■ Task statement
Copy the records below line by line and word for word, from the very first line through the line with "Lê Nguyễn Thụy Phương", omitting each picture.

Raw data below:

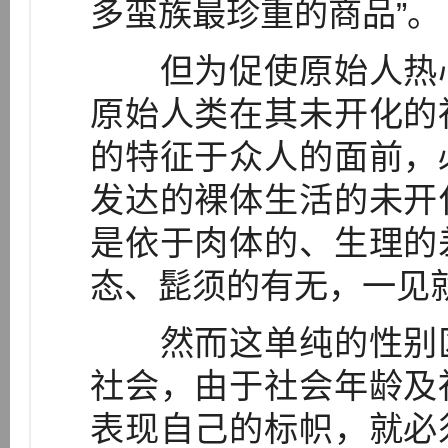
多蛮族最珍重的商品”。
但为促使原始人热心
原始人类在其未开化的
的特征于众人的面前，
发达的裸体生活的未开
是依于肉体的、生理的
态、髭须的有无，一见
然而这单纯的性别区
社会，由于社会年龄及
表现自己的标帜，就必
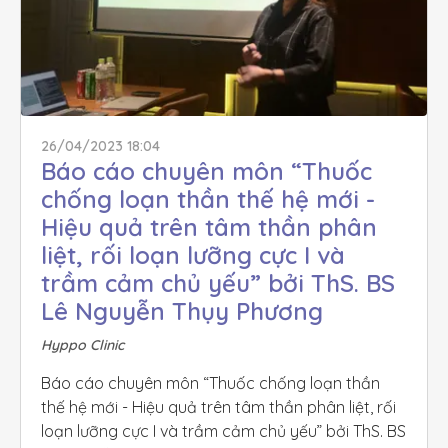
26/04/2023 18:04
Báo cáo chuyên môn “Thuốc 
chống loạn thần thế hệ mới - 
Hiệu quả trên tâm thần phân 
liệt, rối loạn lưỡng cực I và 
trầm cảm chủ yếu” bởi ThS. BS 
Lê Nguyễn Thụy Phương
Hyppo Clinic
Báo cáo chuyên môn “Thuốc chống loạn thần 
thế hệ mới - Hiệu quả trên tâm thần phân liệt, rối 
loạn lưỡng cực I và trầm cảm chủ yếu” bởi ThS. BS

End of Raw data.

■ Output for this task
多蛮族最珍重的商品”。
但为促使原始人热心
原始人类在其未开化的
的特征于众人的面前，
发达的裸体生活的未开
是依于肉体的、生理的
态、髭须的有无，一见
然而这单纯的性别区
社会，由于社会年龄及
表现自己的标帜，就必
26/04/2023 18:04
Báo cáo chuyên môn “Thuốc 
chống loạn thần thế hệ mới - 
Hiệu quả trên tâm thần phân 
liệt, rối loạn lưỡng cực I và 
trầm cảm chủ yếu” bởi ThS. BS 
Lê Nguyễn Thụy Phương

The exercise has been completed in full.